Summary: What is the purpose of salt? Throughout most of the world’s history, salt has been used for three purposes: Flavoring, Preserving and Healing and it has almost always been valuable. This message explores our responsibilities as Salt in this world.
Our text for this morning is
While you are turning there,
take a minute to think about salt.
What is its history?
What is its purpose... aside from tasting good.
Today we are going to explore those aspects and more
as we explore our
purpose in light of the call
God makes on us to be like the
Salt of this earth.
Let’s look at the Scripture together.
13 Ye are the salt of the earth: but if the salt have lost his savour, wherewith shall it be salted? it is thenceforth good for nothing, but to be cast out, and to be trodden under foot of men.

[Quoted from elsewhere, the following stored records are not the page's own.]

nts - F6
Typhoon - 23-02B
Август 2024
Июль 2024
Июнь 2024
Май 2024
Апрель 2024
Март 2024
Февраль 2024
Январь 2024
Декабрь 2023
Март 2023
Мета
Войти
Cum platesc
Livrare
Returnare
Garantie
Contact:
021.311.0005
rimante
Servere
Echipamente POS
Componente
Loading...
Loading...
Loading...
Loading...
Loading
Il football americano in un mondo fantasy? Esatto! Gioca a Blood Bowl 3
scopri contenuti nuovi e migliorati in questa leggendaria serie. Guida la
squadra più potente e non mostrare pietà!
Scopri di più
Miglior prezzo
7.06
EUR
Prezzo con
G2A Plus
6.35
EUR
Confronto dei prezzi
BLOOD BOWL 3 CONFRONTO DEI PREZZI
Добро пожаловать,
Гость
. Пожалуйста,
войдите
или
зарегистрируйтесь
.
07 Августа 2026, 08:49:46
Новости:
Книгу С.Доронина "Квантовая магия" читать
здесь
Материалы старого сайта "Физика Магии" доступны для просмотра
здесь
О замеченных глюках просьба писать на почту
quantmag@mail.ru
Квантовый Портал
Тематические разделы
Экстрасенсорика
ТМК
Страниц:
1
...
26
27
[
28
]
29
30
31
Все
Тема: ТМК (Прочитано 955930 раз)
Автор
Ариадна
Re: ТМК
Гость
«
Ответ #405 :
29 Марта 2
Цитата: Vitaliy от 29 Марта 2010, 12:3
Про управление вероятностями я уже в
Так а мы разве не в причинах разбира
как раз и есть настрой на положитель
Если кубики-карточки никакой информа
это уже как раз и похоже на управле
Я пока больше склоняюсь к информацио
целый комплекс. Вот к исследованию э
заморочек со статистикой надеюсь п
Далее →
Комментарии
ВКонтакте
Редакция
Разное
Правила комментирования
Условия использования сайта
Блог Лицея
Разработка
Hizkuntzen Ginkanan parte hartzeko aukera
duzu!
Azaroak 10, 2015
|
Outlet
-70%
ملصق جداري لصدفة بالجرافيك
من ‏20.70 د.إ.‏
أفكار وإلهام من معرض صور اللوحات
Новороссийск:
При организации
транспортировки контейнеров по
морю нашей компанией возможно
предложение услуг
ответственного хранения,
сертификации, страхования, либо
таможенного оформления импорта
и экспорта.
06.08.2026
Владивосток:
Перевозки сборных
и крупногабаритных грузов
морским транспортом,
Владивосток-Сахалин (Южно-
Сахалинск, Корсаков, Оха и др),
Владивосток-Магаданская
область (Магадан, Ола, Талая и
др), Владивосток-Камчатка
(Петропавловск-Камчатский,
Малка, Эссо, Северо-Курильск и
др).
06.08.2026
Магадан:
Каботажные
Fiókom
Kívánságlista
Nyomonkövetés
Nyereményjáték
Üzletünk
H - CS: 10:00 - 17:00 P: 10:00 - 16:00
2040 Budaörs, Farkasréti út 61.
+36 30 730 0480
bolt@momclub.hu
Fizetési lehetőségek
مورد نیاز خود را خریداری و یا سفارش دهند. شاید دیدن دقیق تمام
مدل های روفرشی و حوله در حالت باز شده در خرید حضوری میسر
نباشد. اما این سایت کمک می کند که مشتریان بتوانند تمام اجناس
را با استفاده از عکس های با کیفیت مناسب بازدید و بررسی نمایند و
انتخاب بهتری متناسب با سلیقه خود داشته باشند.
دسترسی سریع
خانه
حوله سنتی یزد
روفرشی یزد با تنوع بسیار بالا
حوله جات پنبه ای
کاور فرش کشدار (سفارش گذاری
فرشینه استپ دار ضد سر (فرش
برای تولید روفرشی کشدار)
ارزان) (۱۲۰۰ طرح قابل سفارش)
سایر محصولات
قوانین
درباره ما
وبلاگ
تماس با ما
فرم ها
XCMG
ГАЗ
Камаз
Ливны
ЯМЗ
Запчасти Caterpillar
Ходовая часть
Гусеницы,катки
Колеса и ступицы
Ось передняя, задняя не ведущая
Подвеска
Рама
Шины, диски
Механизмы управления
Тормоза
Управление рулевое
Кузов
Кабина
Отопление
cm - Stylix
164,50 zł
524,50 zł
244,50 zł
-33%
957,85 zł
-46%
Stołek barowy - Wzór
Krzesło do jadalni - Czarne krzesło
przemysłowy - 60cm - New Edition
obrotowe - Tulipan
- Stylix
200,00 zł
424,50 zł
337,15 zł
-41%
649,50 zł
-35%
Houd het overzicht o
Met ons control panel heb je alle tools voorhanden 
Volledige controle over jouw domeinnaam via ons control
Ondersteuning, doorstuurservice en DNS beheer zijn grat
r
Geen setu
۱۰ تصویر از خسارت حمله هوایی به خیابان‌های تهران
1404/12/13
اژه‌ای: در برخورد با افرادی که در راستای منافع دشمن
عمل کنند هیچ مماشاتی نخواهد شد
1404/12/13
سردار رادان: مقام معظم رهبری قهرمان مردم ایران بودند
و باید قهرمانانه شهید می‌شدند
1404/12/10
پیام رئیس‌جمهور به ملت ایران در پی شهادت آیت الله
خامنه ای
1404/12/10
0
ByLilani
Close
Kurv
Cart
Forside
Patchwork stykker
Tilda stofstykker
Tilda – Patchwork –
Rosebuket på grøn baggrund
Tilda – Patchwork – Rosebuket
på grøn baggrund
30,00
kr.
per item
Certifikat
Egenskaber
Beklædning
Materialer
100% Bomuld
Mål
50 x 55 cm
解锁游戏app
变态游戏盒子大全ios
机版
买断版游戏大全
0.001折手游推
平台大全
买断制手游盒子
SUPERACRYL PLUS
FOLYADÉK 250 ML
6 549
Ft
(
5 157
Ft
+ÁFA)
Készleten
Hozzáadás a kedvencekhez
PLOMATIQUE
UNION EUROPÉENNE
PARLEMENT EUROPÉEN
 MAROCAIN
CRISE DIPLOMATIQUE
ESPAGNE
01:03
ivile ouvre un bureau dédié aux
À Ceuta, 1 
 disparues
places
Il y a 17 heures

14 Ye are the light of the world. A city that is set on an hill cannot be hid.
15 Neither do men light a candle, and put it under a bushel, but on a candlestick; and it giveth light unto all that are in the house.
16 Let your light so shine before men, that they may see your good works, and glorify your Father which is in heaven
Both salt and light are used in this illustration to represent our actions on this earth.
The pastor in this illustration was not exactly a good example of either.
Today, we are going to focus on verse thirteen (13), which deals with salt.
AND unfortunately, in American society today, most of us, unless we paid attention in history class, the analogy made here using salt is lost on us.
Verse 13 (Matthew 5:13) tells us that we are the salt of the earth and that if we lose our savour, we do not have a purpose anymore.
As soon as you hear this, you may have had the same thought that flashed through my mind…
What is the purpose of salt?
Throughout most of the world’s history, salt has been used for three purposes: Flavoring, Preserving and Healing and it has almost always been valuable. Wars have been fought over it and, of course, it is essential to our bodies.
I’m sure at some point in your life; you’ve probably heard expressions like, “salt of the earth” or “not worth his salt” or used the word salary.
All of these things have to do with the value of salt.
Salt is used for Flavor
In America, the most obvious use for salt is adding flavor to our food. Almost everything we eat has sodium on the label. Processed meats, fast foods, and even canned vegetables are packed with it.
Hot sauce is one of my favorites. Unfortunately, 1 TSP of my favorite hot sauce is 10% of my daily allowance.
The same is true of religion in our society.
Many people think it is fine to pray before a meal or to thank God after winning an award, but if you start asking them to go to church with you every Sunday and most of them will change their tune.
They think that just like those who use too much salt in their food, going to church and becoming salt and light will give them high blood pressure, WHEN, IN FACT, just the opposite is true.
There have been several studies which indicate that those who attend church at least three times per month not only tend to have blood pressure which is a few points lower than those who do not, but many of them also live longer as well!
Make sure to throw that into the conversation somewhere the next time you invite someone to church.
Another attribute of salt is that it is valuable.
Salt is Valuable
Although I do not have any stock or anything with the Morton Salt Company, I can say that I really enjoyed reading the history of salt which was presented on their website. (http://www.mortonsalt.com/salt-facts/salt-history if you would like to check it out later.)
“The first written reference to salt is found in the Book of Job, recorded about 2,250 BC. There are 31 other references to salt in the Bible, the most familiar probably being the story of Lot’s wife who was turned into a pillar of salt when she disobeyed the angels and looked back at the wicked city of Sodom.”
All things considered, they did pretty good. In fact, if I didn’t already have two containers of salt which my wife uses for cooking, I probably would have gone out and bought a package, just on a matter of principle.
The Scripture they reference in Job comes from Chapter 6 verse 6.
Job 6:6 6 Can that which is unsavoury be eaten without salt? or is there any taste in the white of an egg?
He seems as though he would get along just fine in America.
This website goes on to explain that the expression “He is not worth his salt” is a common expression which originated in ancient Greece where salt was traded for slaves.